You are viewing a plain text version of this content. The canonical link for it is here.
Posted to user@nutch.apache.org by X3C TECH <te...@x3chaos.com> on 2012/08/03 13:43:00 UTC

Custom Meta Plugin

Hello,
I wanted to know at what point does Nutch stop keeping the HTML page? My
issue is I need to be able to extract certain info from a page, for example:
<username>
<description>
<photo>
<profile link>
there may be multiple profiles on each page, and my understanding is
currently Nutch has an issue with multiple page fields with the same name.
My thinking was based on https://issues.apache.org/jira/browse/NUTCH-978. I
was thinking of intercepting an HTML page and converting it to XML before
parsing. I'm assuming that this would fit between fetch and parse. Few
questions I have though:
1. Am I correct in thinking that Fetch is the last process that keeps a
full HTML page with all tags, etc intact?
2. Does Nutch parse XML (I did't see an explicit plugin for that)? And if
so, are there any issues known for multiple fields with the same name in
the XML tree? I see that Tika has one, but it seems to parse just like an
HTML page
3. Does the Plugin Tutorial still apply to Nutch 2.0 or is it only for
previous versions?

Thanks for your help

Iggy

Re: Custom Meta Plugin

Posted by X3C TECH <te...@x3chaos.com>.
Ferdy,
Great!! Thanks for your reply!!


On Fri, Aug 3, 2012 at 8:55 AM, Ferdy Galema <fe...@kalooga.com>wrote:

> Hi,
>
> About the fetch process, this is not necessarily the last place that holds
> the entire DOM representation of a page. (If this is what you mean with
> full page). Actually it is only done when parsing during fetch is set to
> true, otherwise it is not loaded at all. A separate (re)parser job is able
> to load the DOM too.
>
> Ferdy
>
> On Fri, Aug 3, 2012 at 1:43 PM, X3C TECH <te...@x3chaos.com> wrote:
>
> > Hello,
> > I wanted to know at what point does Nutch stop keeping the HTML page?
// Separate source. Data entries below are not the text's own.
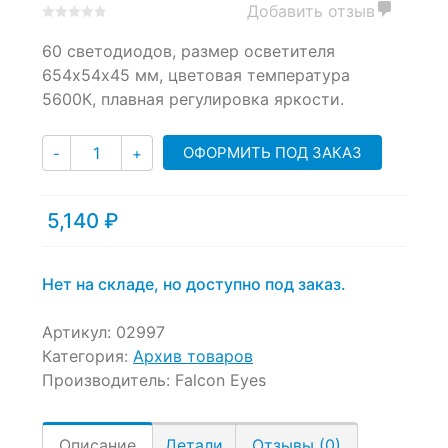
Добавить отзыв
0
5
0
60 светодиодов, размер осветителя
out
of
654х54х45 мм, цветовая температура
based
5600К, плавная регулировка яркости.
on
customer
Количество
ratings
ОФОРМИТЬ ПОД ЗАКАЗ
-
+
5,140
₽
Нет на складе, но доступно под заказ.
Артикул:
02997
Категория:
Архив товаров
Производитель:
Falcon Eyes
Описание
Детали
Отзывы (0)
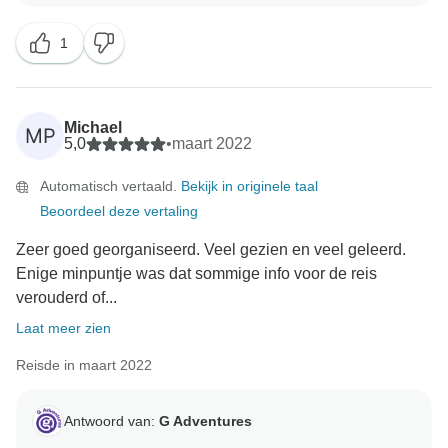
1
Michael
MP
5,0
•
maart 2022
Automatisch vertaald.
Bekijk in originele taal
Beoordeel deze vertaling
Zeer goed georganiseerd. Veel gezien en veel geleerd.
Enige minpuntje was dat sommige info voor de reis
verouderd of...
Laat meer zien
Reisde in maart 2022
Antwoord van:
G Adventures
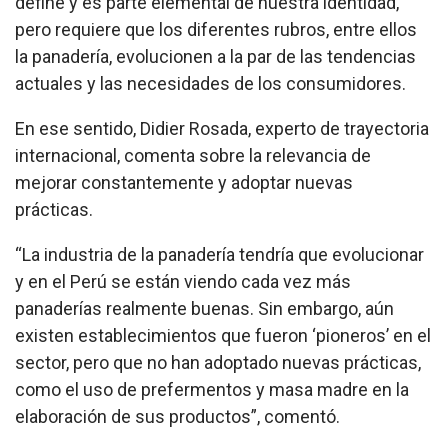
define y es parte elemental de nuestra identidad,
pero requiere que los diferentes rubros, entre ellos
la panadería, evolucionen a la par de las tendencias
actuales y las necesidades de los consumidores.
En ese sentido, Didier Rosada, experto de trayectoria
internacional, comenta sobre la relevancia de
mejorar constantemente y adoptar nuevas
prácticas.
“La industria de la panadería tendría que evolucionar
y en el Perú se están viendo cada vez más
panaderías realmente buenas. Sin embargo, aún
existen establecimientos que fueron ‘pioneros’ en el
sector, pero que no han adoptado nuevas prácticas,
como el uso de prefermentos y masa madre en la
elaboración de sus productos”, comentó.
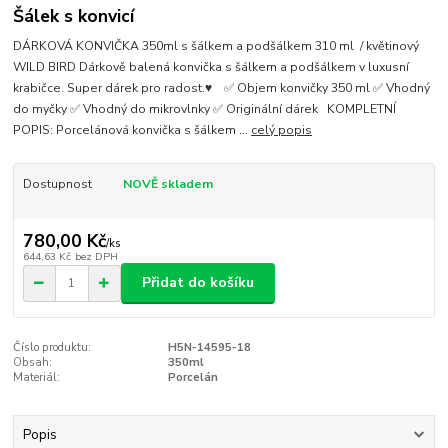
Šálek s konvicí
DÁRKOVÁ KONVIČKA 350ml s šálkem a podšálkem 310 ml / květinový
WILD BIRD Dárkově balená konvička s šálkem a podšálkem v luxusní
krabičce. Super dárek pro radost.♥ ✅ Objem konvičky 350 ml ✅ Vhodný
do myčky ✅ Vhodný do mikrovlnky ✅ Originální dárek KOMPLETNÍ
POPIS: Porcelánová konvička s šálkem ...
celý popis
Dostupnost
NOVĚ skladem
780,00 Kč
/
ks
644,63 Kč
bez DPH
Přidat do košíku
Číslo produktu:
H5N-14595-18
Obsah:
350ml
Materiál:
Porcelán
Popis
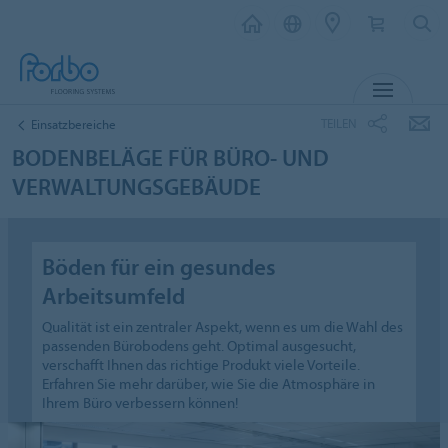
MENÜ
TEILEN
Einsatzbereiche
BODENBELÄGE FÜR BÜRO- UND
VERWALTUNGSGEBÄUDE
Böden für ein gesundes
Arbeitsumfeld
Qualität ist ein zentraler Aspekt, wenn es um die Wahl des
passenden Bürobodens geht. Optimal ausgesucht,
verschafft Ihnen das richtige Produkt viele Vorteile.
Erfahren Sie mehr darüber, wie Sie die Atmosphäre in
Ihrem Büro verbessern können!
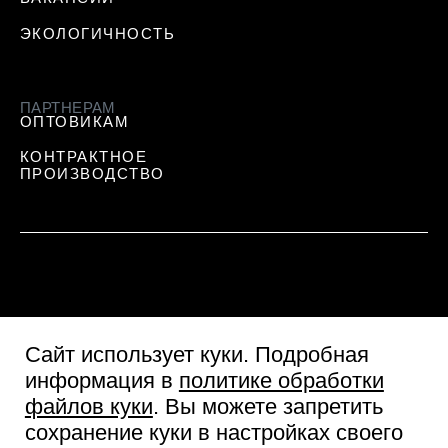
ЭКОЛОГИЧНОСТЬ
ПАРТНЕРАМ
ОПТОВИКАМ
КОНТРАКТНОЕ
ПРОИЗВОДСТВО
Сайт использует куки
. Подробная
информация в
политике обработки
файлов куки
. Вы можете запретить
сохранение куки в настройках своего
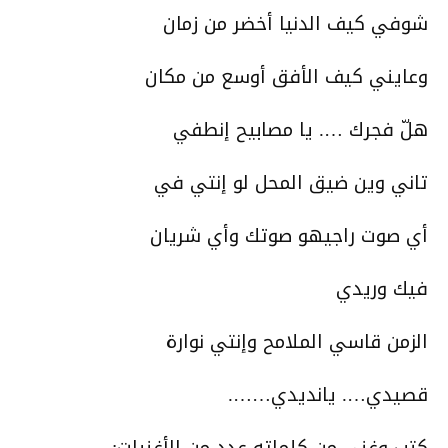
شوفي كيف الدنيا أخضر من زمان
وعايني كيف الأفق أوسع من مكان
هلّ فجرك …. يا مصابيح إنطفي
تاني وين ضيق المحل لو إنتي في
أي صوت راجيهو صوتك وأي شريان
فيك وريدي
الزمن قاسي الملامح وإنتي نوارة
قصيدي…. يانديدي…….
My
> > issue is I need to be able to extract certain info from a page, for
> > example:
> > <username>
> > <description>
> > <photo>
> > <profile link>
> > there may be multiple profiles on each page, and my understanding is
> > currently Nutch has an issue with multiple page fields with the same
> name.
> > My thinking was based on https://issues.apache.org/jira/browse/NUTCH-978
> .
> > I
> > was thinking of intercepting an HTML page and converting it to XML before
> > parsing. I'm assuming that this would fit between fetch and parse. Few
> > questions I have though:
> > 1. Am I correct in thinking that Fetch is the last process that keeps a
> > full HTML page with all tags, etc intact?
> > 2. Does Nutch parse XML (I did't see an explicit plugin for that)? And if
> > so, are there any issues known for multiple fields with the same name in
> > the XML tree? I see that Tika has one, but it seems to parse just like an
> > HTML page
> > 3. Does the Plugin Tutorial still apply to Nutch 2.0 or is it only for
> > previous versions?
> >
> > Thanks for your help
> >
> > Iggy
> >
>

Re: Custom Meta Plugin

Posted by Ferdy Galema <fe...@kalooga.com>.
Hi,

About the fetch process, this is not necessarily the last place that holds
the entire DOM representation of a page. (If this is what you mean with
full page). Actually it is only done when parsing during fetch is set to
true, otherwise it is not loaded at all. A separate (re)parser job is able
to load the DOM too.

Ferdy

On Fri, Aug 3, 2012 at 1:43 PM, X3C TECH <te...@x3chaos.com> wrote:

> Hello,
> I wanted to know at what point does Nutch stop keeping the HTML page? My
> issue is I need to be able to extract certain info from a page, for
> example:
> <username>
> <description>
> <photo>
> <profile link>
> there may be multiple profiles on each page, and my understanding is
> currently Nutch has an issue with multiple page fields with the same name.
> My thinking was based on https://issues.apache.org/jira/browse/NUTCH-978.
> I
> was thinking of intercepting an HTML page and converting it to XML before
> parsing. I'm assuming that this would fit between fetch and parse. Few
> questions I have though:
> 1. Am I correct in thinking that Fetch is the last process that keeps a
> full HTML page with all tags, etc intact?
> 2. Does Nutch parse XML (I did't see an explicit plugin for that)? And if
> so, are there any issues known for multiple fields with the same name in
> the XML tree? I see that Tika has one, but it seems to parse just like an
> HTML page
> 3. Does the Plugin Tutorial still apply to Nutch 2.0 or is it only for
> previous versions?
>
> Thanks for your help
>
> Iggy
>